This Agreement shall be binding upon and shall inure to the benefit of the
parties, as well as their respective heirs, successors and assigns.  If
death or disability prevents Mileti from exercising any of his rights
hereunder, then those rights shall be exercisable by Mileti's heirs,
representatives, executors, assigns or designees; provided, however, such
heirs, representatives, executor, assigns or designees shall also be bound
to perform and honor Mileti's obligations hereunder.

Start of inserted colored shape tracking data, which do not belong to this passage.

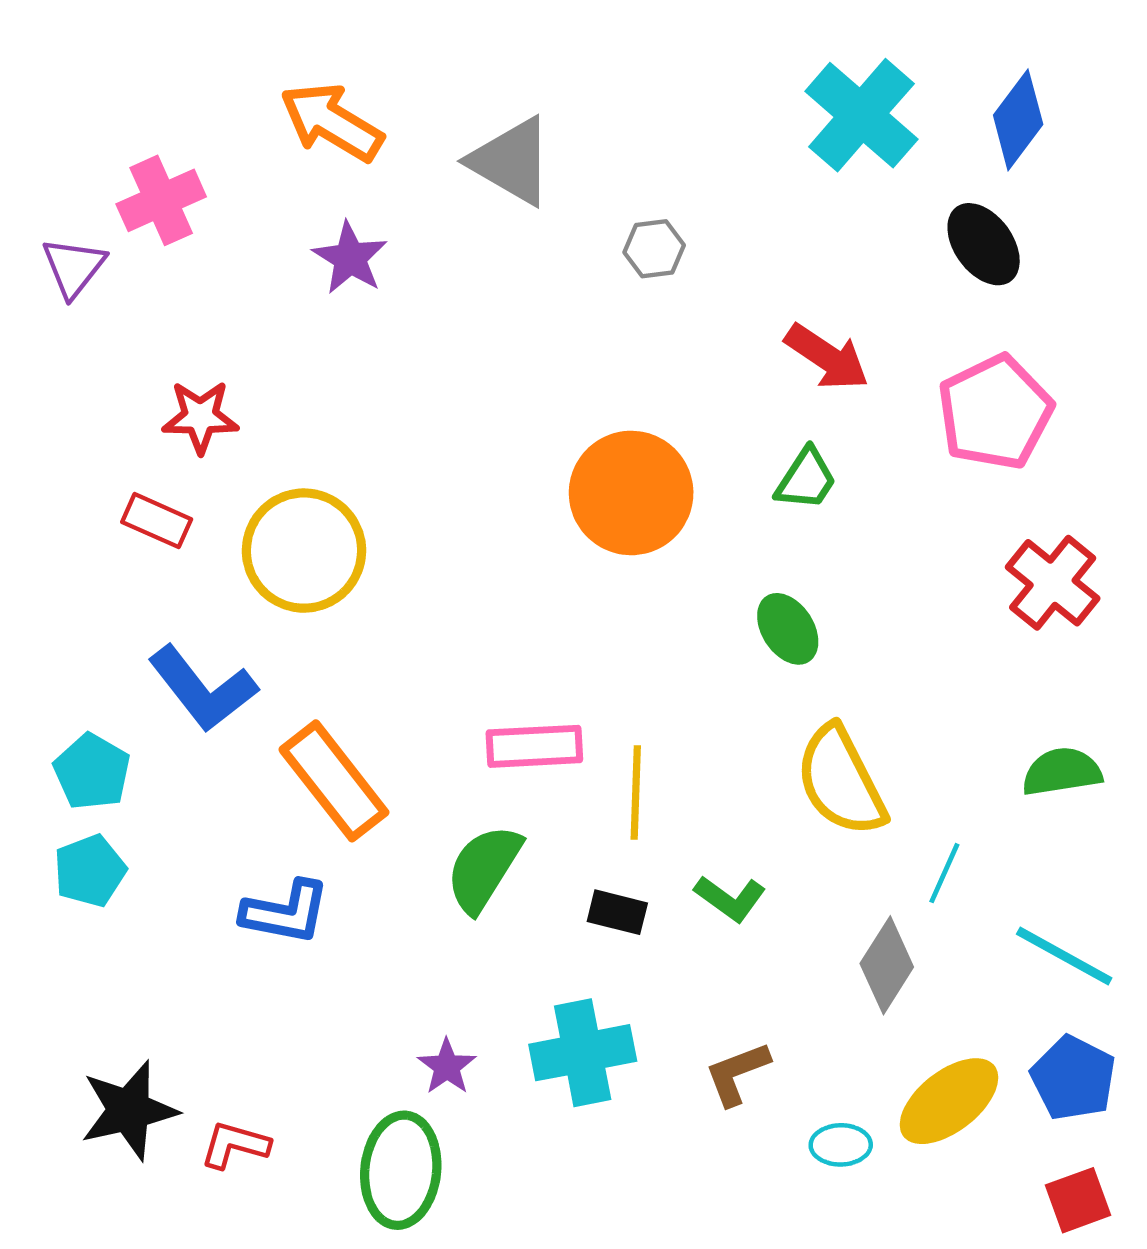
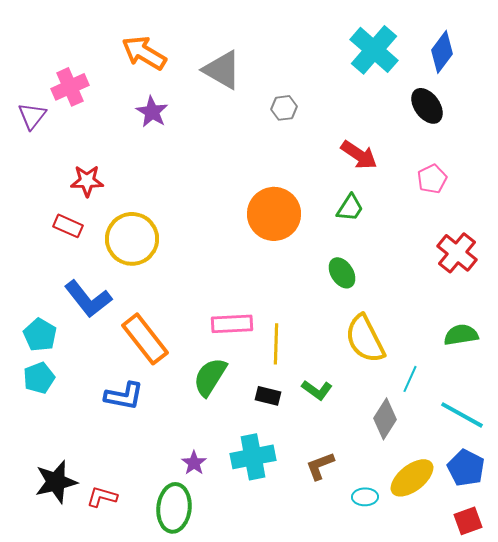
pink pentagon: (995, 412) -> (432, 179), size x0.6

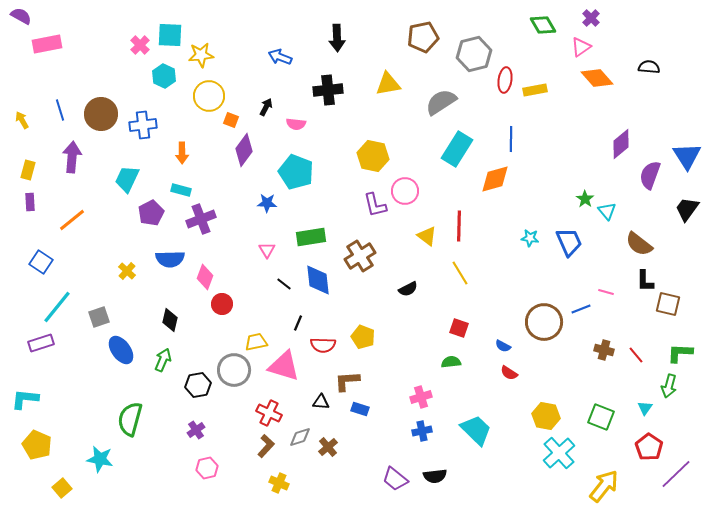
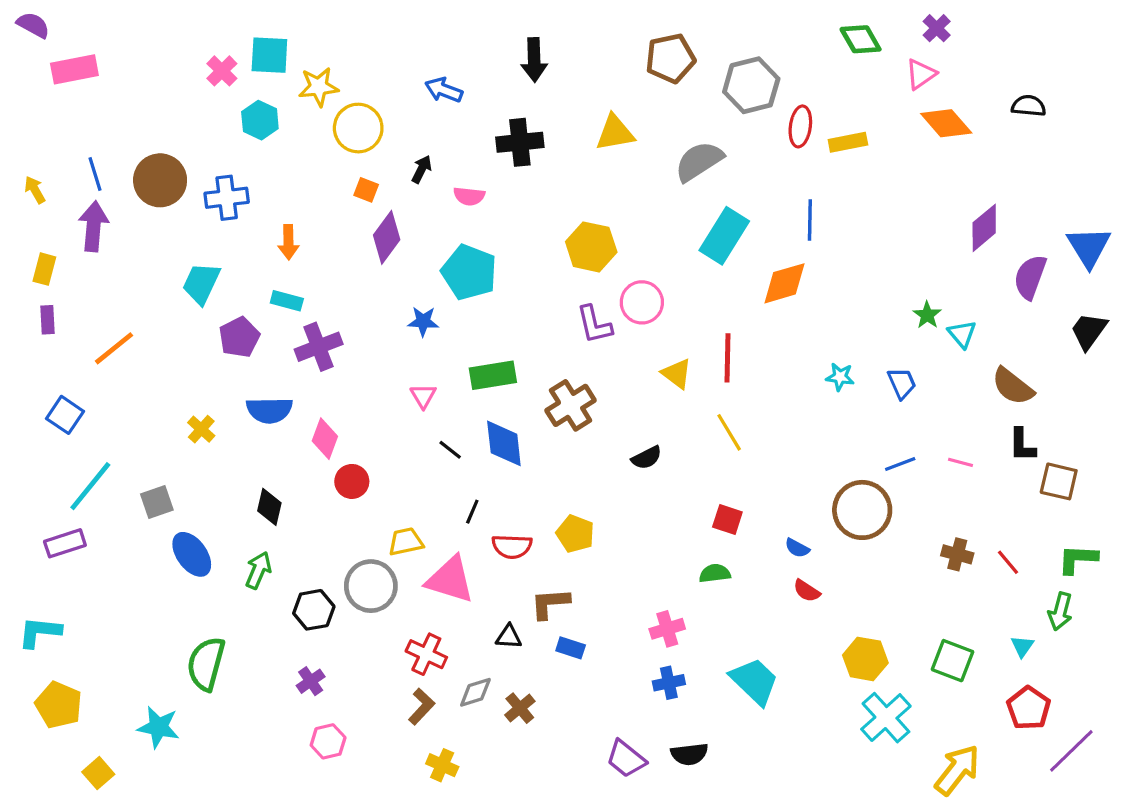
yellow circle: (209, 96) -> (358, 128), moved
purple arrow: (72, 157) -> (93, 226), moved
blue trapezoid: (569, 242) -> (902, 383), size x0.7
blue line: (581, 309) -> (900, 464), moved

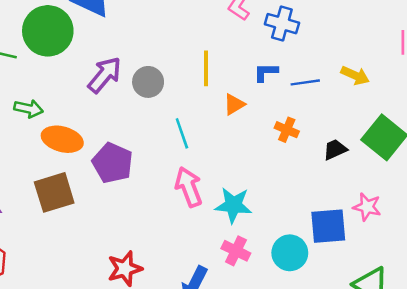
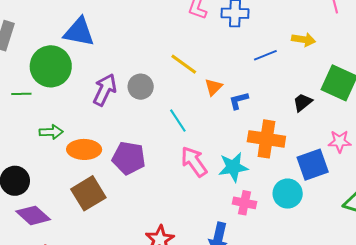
yellow line: (206, 68) -> (184, 64), turned -40
blue L-shape: (266, 72) -> (239, 101), moved
orange cross: (287, 130) -> (266, 139), moved, size x1.8

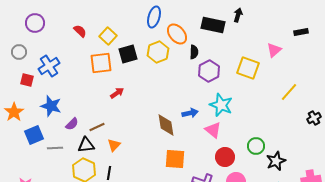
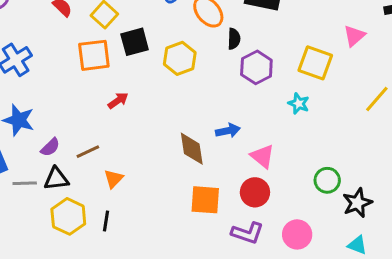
yellow hexagon: (158, 52) -> (180, 58), moved
cyan star: (221, 105) -> (299, 104), moved, size x0.6
black triangle: (86, 145) -> (56, 179), moved
red circle: (225, 157) -> (255, 192), moved

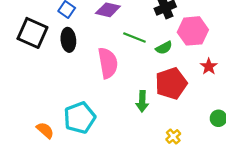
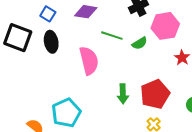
red pentagon: (171, 83) -> (155, 94), moved

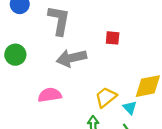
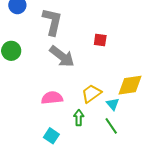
gray arrow: (71, 58) -> (62, 56), turned -132
pink semicircle: (50, 95) -> (52, 98), moved

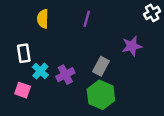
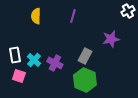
white rectangle: (24, 53) -> (15, 55), moved
purple cross: (65, 75) -> (55, 63), turned -35

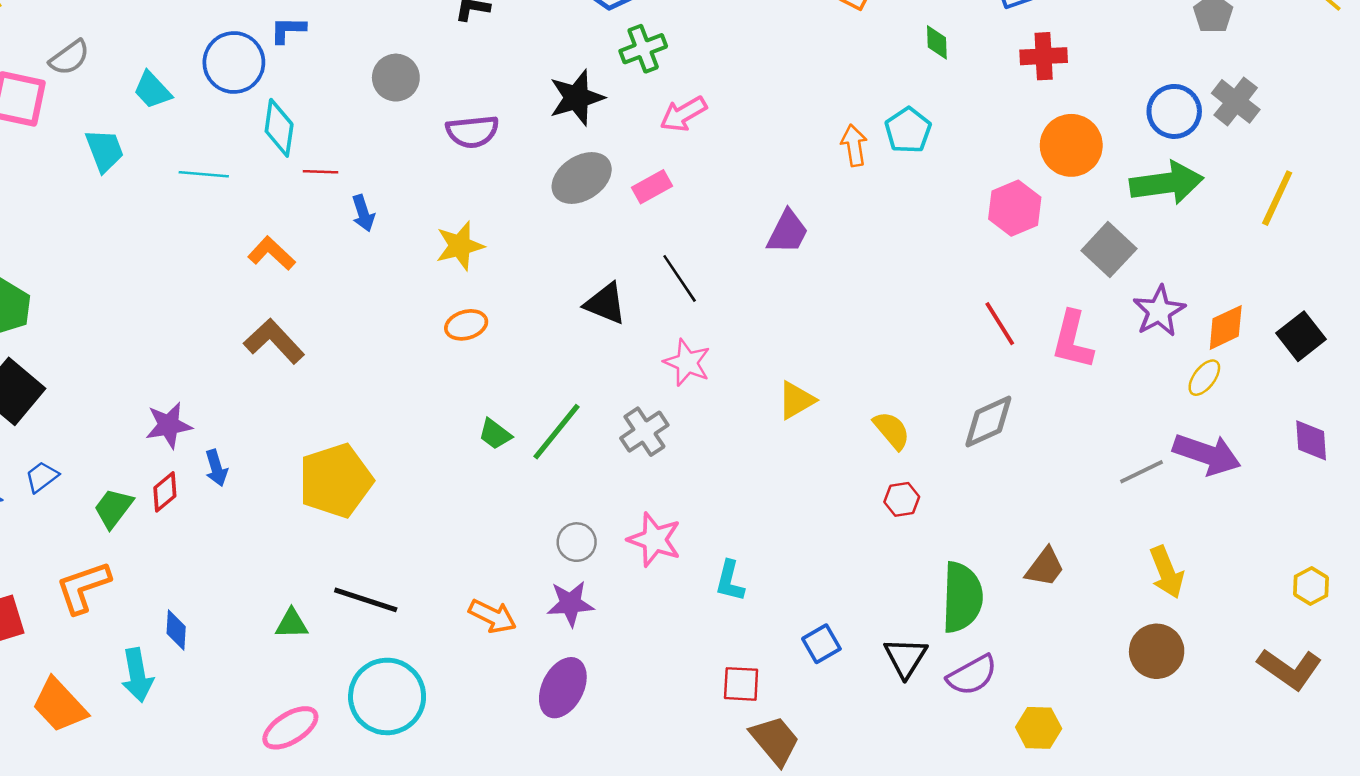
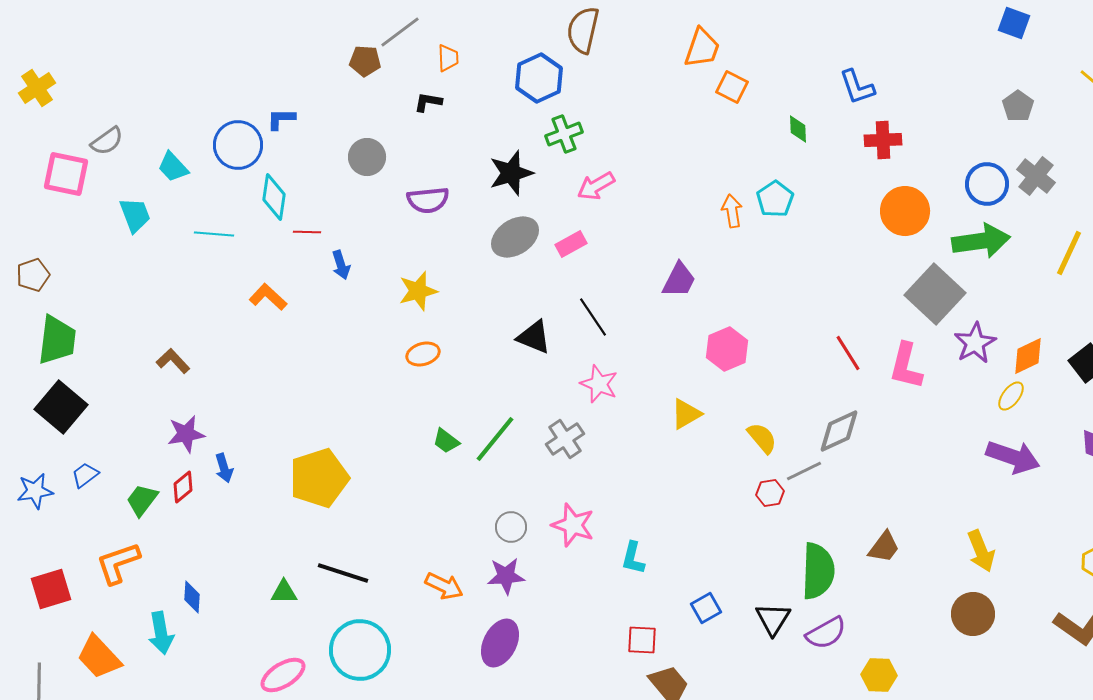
pink hexagon: (1015, 208) -> (727, 349), moved
gray square: (1109, 250) -> (935, 294), size x1.4
brown L-shape: (274, 341) -> (173, 361), moved, size x0.7
gray line: (1142, 472) -> (804, 471), moved

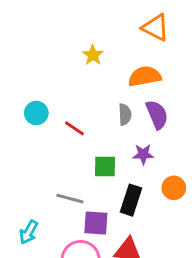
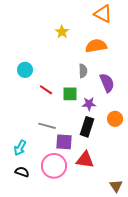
purple semicircle: (157, 115) -> (107, 83), moved
red line: (74, 128) -> (46, 90), moved
purple star: (143, 154) -> (89, 104), moved
green square: (105, 166) -> (70, 94), moved

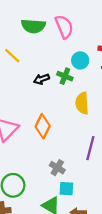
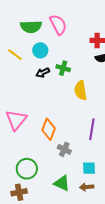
cyan circle: (80, 60) -> (40, 50), moved
orange diamond: (43, 126) -> (49, 129), moved
cyan square: (66, 189) -> (89, 168), moved

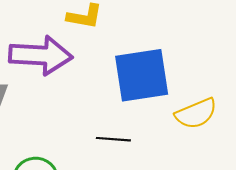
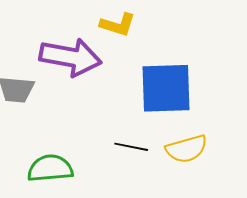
yellow semicircle: (196, 114) -> (186, 149), moved

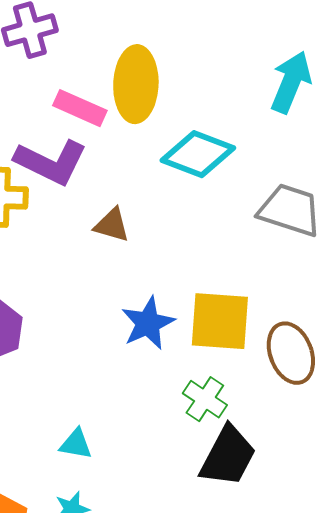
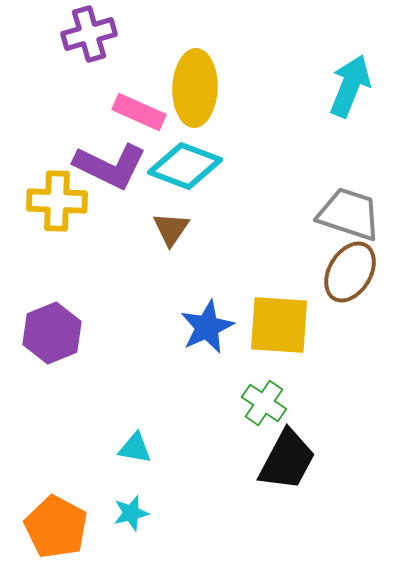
cyan diamond: (198, 154) -> (185, 166), moved
brown triangle: (112, 225) -> (171, 229), turned 48
brown ellipse: (291, 353) -> (350, 272), moved, turned 52

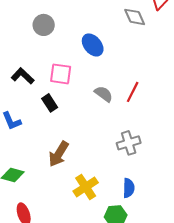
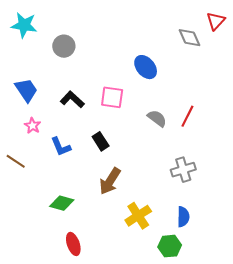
gray circle: (44, 25) -> (64, 46), moved
black rectangle: (50, 103) -> (101, 141), moved

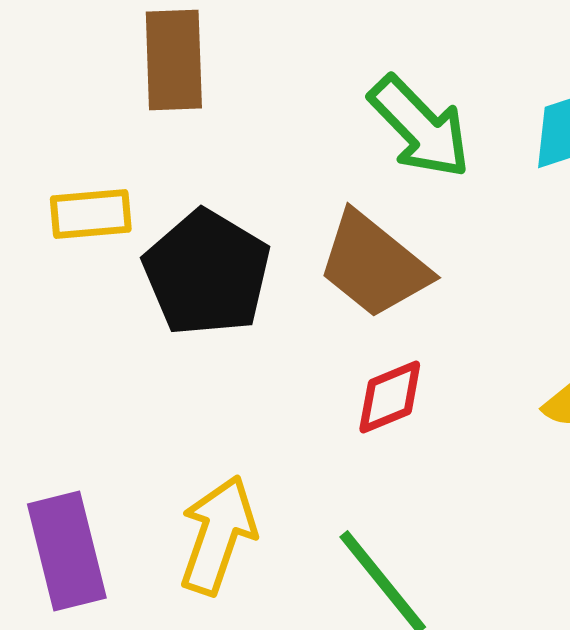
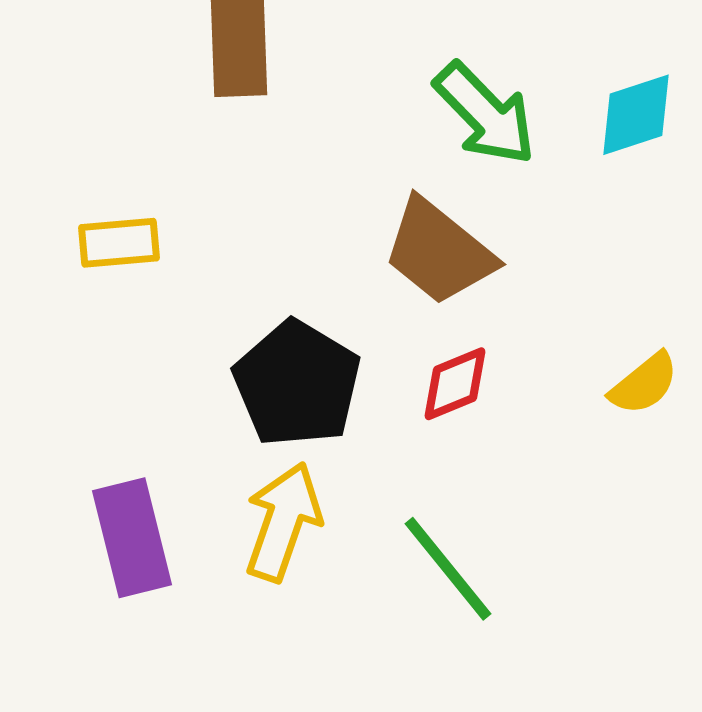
yellow rectangle: (91, 214) -> (119, 243), moved
black pentagon: (207, 273) -> (297, 384), moved

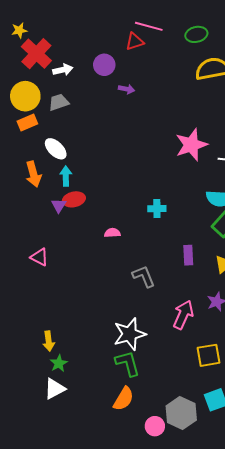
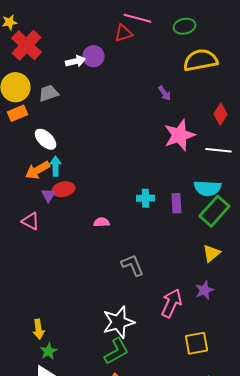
white arrow: (63, 70) -> (75, 61), moved
purple arrow: (127, 89) -> (164, 93), moved, turned 42
orange arrow: (33, 174) -> (37, 170), moved, turned 75
purple rectangle: (188, 255) -> (176, 203), moved
pink triangle: (39, 257) -> (30, 221), moved
green L-shape: (128, 363) -> (116, 351), turned 76

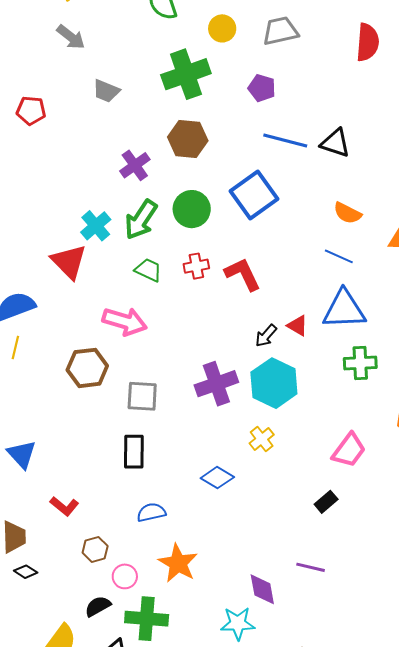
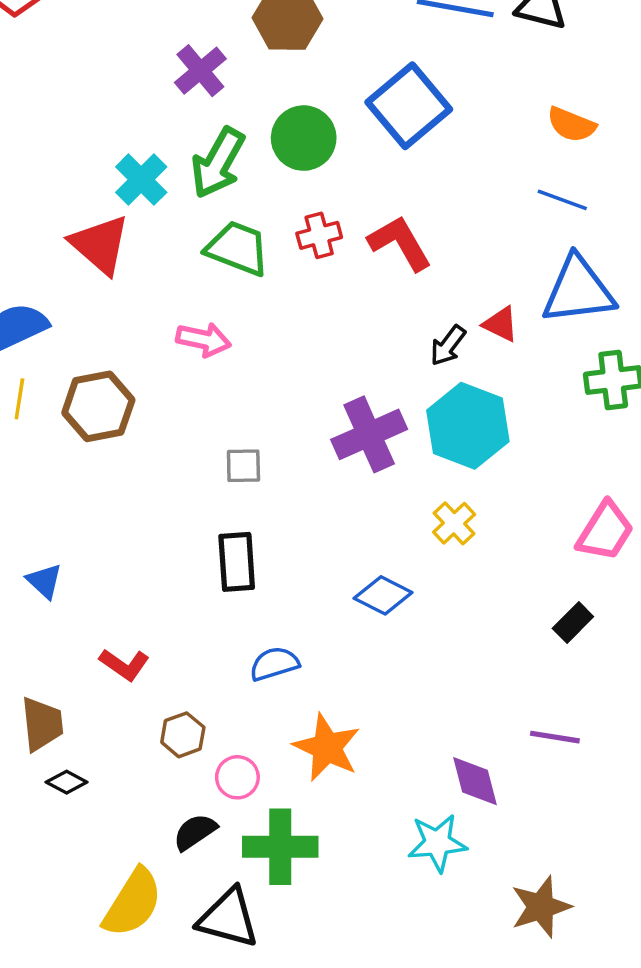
green trapezoid: (148, 270) -> (238, 248), size x1.4
pink arrow: (125, 321) -> (203, 340), size x0.7
brown hexagon: (87, 368) -> (98, 406), moved
gray square: (142, 396) -> (243, 466), size x0.7
blue triangle: (22, 454) -> (44, 581), size x0.7

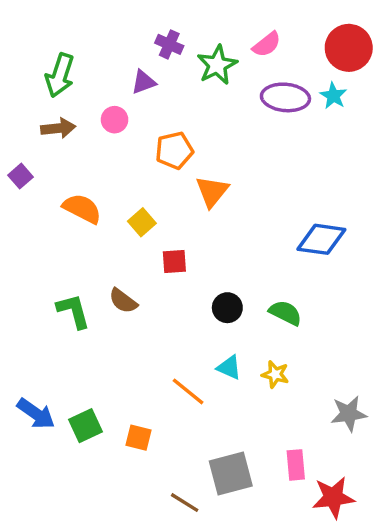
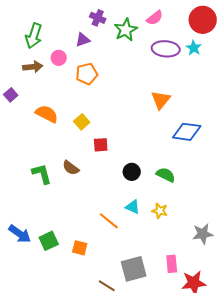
pink circle: (115, 120) -> (59, 58), moved
orange pentagon: (174, 150) -> (87, 74), moved
orange triangle: (212, 191) -> (161, 100), moved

                                  8
<PAGE>

       12.  Legal Counsel.

       Each party represents that before the execution of this Agreement,
such party had the benefit of legal counsel of such party's selection, and
that such party executed this Agreement only after consulting with such
legal counsel.

       13.  Consideration.

       Each signatory to this Agreement expressly states that he or it is
enters into this Agreement for adequate consideration.

       14.  Construction; No Agency; No Waiver.

       The parties hereby expressly agree and acknowledge that this
Agreement has been drafted jointly and is not to be construed against any
party on the ground that such party was responsible for the preparation of
this Agreement, or on any related ground.  Nothing herein contained will be
deemed to constitute the parties as joint venturers, partners or agents of
each other.  No failure on the part of either party to exercise, and no
delay in exercising, and no course of dealing with respect to, any right,
power or remedy under this Agreement shall operate as a waiver thereof.  The
express waiver by either party of a breach of any provision shall not be
construed as a waiver of any succeeding breach of the same or another
provision.  The remedies in this Agreement are cumulative and are not
exclusive of any other remedies provided by law or equity.

       15.  Severability.

       If any covenant or provision contained herein is determined to be
void or unenforceable, in whole or in part, it shall not be deemed to affect
or impair the validity of any other covenant or provision.

       16.  Counterparts.

       This Agreement may be executed in any number of duplicate
counterparts, each of which shall be deemed to be an original, but all of
which together shall constitute but one and same instrument.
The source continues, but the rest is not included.